I would like to get a controller to use with Borderlands 2, Knights of the Old Republic (1&2), Call of Duty 4 on Mac, etc.

I was planning to pick up a PS4 controller and make it work. However, this controller looks like a much better option IF it works with a Mac.
Being an MFi controller, it *will* work, but whether or not any games on OS X were written to support Apple's MFi game controller SDK is another matter. (probably not)
 

NotJamesCameron

macrumors newbie
Jun 30, 2011
10
18
But Apple said all games must work (reasonably well, I suppose, or able could reject it) with the standard Apple TV remote. So it kind of limits how a game might work.

What good are all those knobs and controller if all they can do is expand what the limited controller can already do. You with the touch screen on a iDevice, you can easily make more complicated games than with the AppleTV remote.

Gary
Apple (understandably) does not want people to be in a situation where they buy an AppleTV and then discover that they also have to plunk down another $50 just to play most single player games, and then *another* $50 to play multiplayer. It creates a bad customer experience.

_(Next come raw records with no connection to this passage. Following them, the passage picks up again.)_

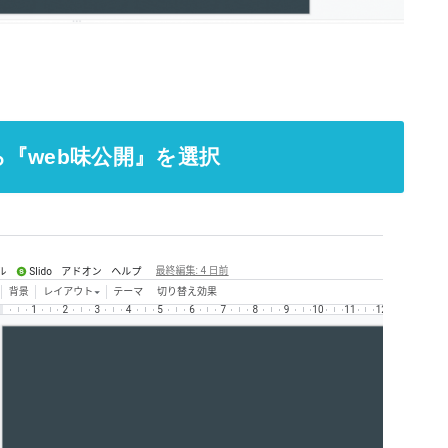
『web味公開』を選択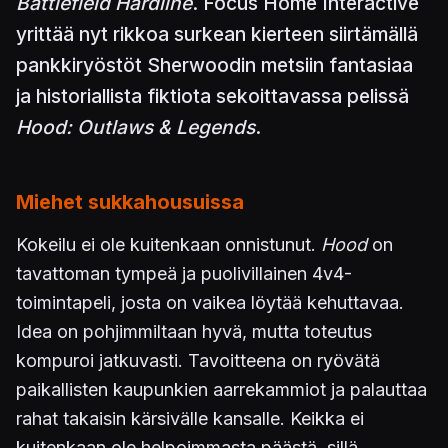
Battlefield Hardline
. Focus Home Interactive
yrittää nyt rikkoa surkean kierteen siirtämällä
pankkiryöstöt Sherwoodin metsiin fantasiaa
ja historiallista fiktiota sekoittavassa pelissä
Hood: Outlaws & Legends
.
Miehet sukkahousuissa
Kokeilu ei ole kuitenkaan onnistunut.
Hood
on
tavattoman tympeä ja puolivillainen 4v4-
toimintapeli, josta on vaikea löytää kehuttavaa.
Idea on pohjimmiltaan hyvä, mutta toteutus
kompuroi jatkuvasti. Tavoitteena on ryövätä
paikallisten kaupunkien aarrekammiot ja palauttaa
rahat takaisin kärsivälle kansalle. Keikka ei
kuitenkaan ole helpoimmasta päästä, sillä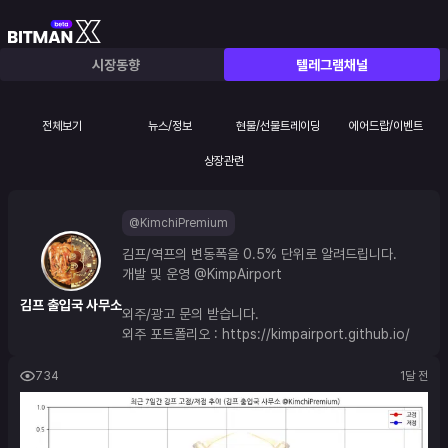
시장동향
텔레그램채널
전체보기
뉴스/정보
현물/선물트레이딩
에어드랍/이벤트
상장관련
@KimchiPremium
김프/역프의 변동폭을 0.5% 단위로 알려드립니다.
개발 및 운영 
@KimpAirport
김프 출입국 사무소
외주/광고 문의 받습니다.
외주 포트폴리오 : 
https://kimpairport.github.io/
734
1달 전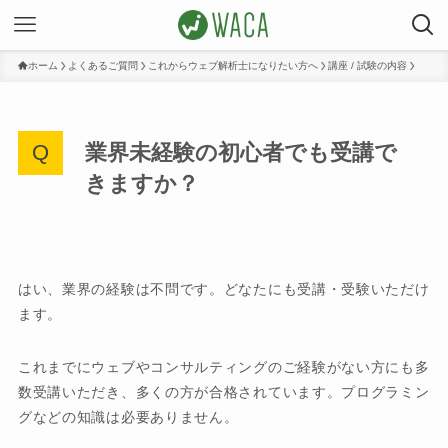
ホーム
よくあるご質問
これからウェブ解析士になりたい方へ
講座 / 試験の内容
業界未経験の初心者でも受講で
きますか？
はい、業界の経験は不問です。どなたにも受講・受験いただけ
ます。
これまでにウェブやコンサルティングのご経験がない方にも多
数受講いただき、多くの方が合格されています。プログラミン
グなどの知識は必要ありません。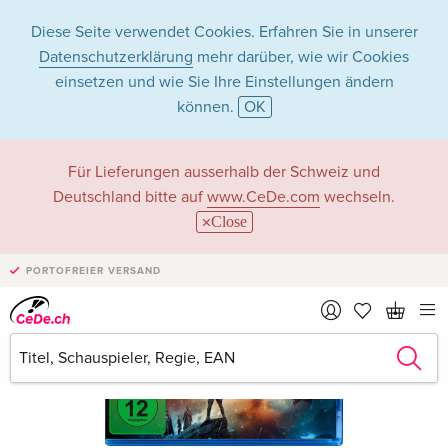
Diese Seite verwendet Cookies. Erfahren Sie in unserer
Datenschutzerklärung
mehr darüber, wie wir Cookies
einsetzen und wie Sie Ihre Einstellungen ändern
können.
OK
Für Lieferungen ausserhalb der Schweiz und
Deutschland bitte auf
www.CeDe.com
wechseln.
Close
PORTOFREIER VERSAND
›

And while they originally said that they *would* allow games that only worked with game controllers, the large number of lazy developers who were saying they were glad of this and that their games wouldn't support the remote probably caused Apple to backtrack.
 

Mamaw

macrumors newbie
Oct 27, 2013
15
6
Has anyone here personally tried this controller with a rMBP or an iMac?

I would like to get a controller to use with Borderlands 2, Knights of the Old Republic (1&2), Call of Duty 4 on Mac, etc.

I was planning to pick up a PS4 controller and make it work. However, this controller looks like a much better option IF it works with a Mac.
For Borderlands 2 and Call of Duty or any first person shooter games i highly recommend you to use a keyboard and mouse.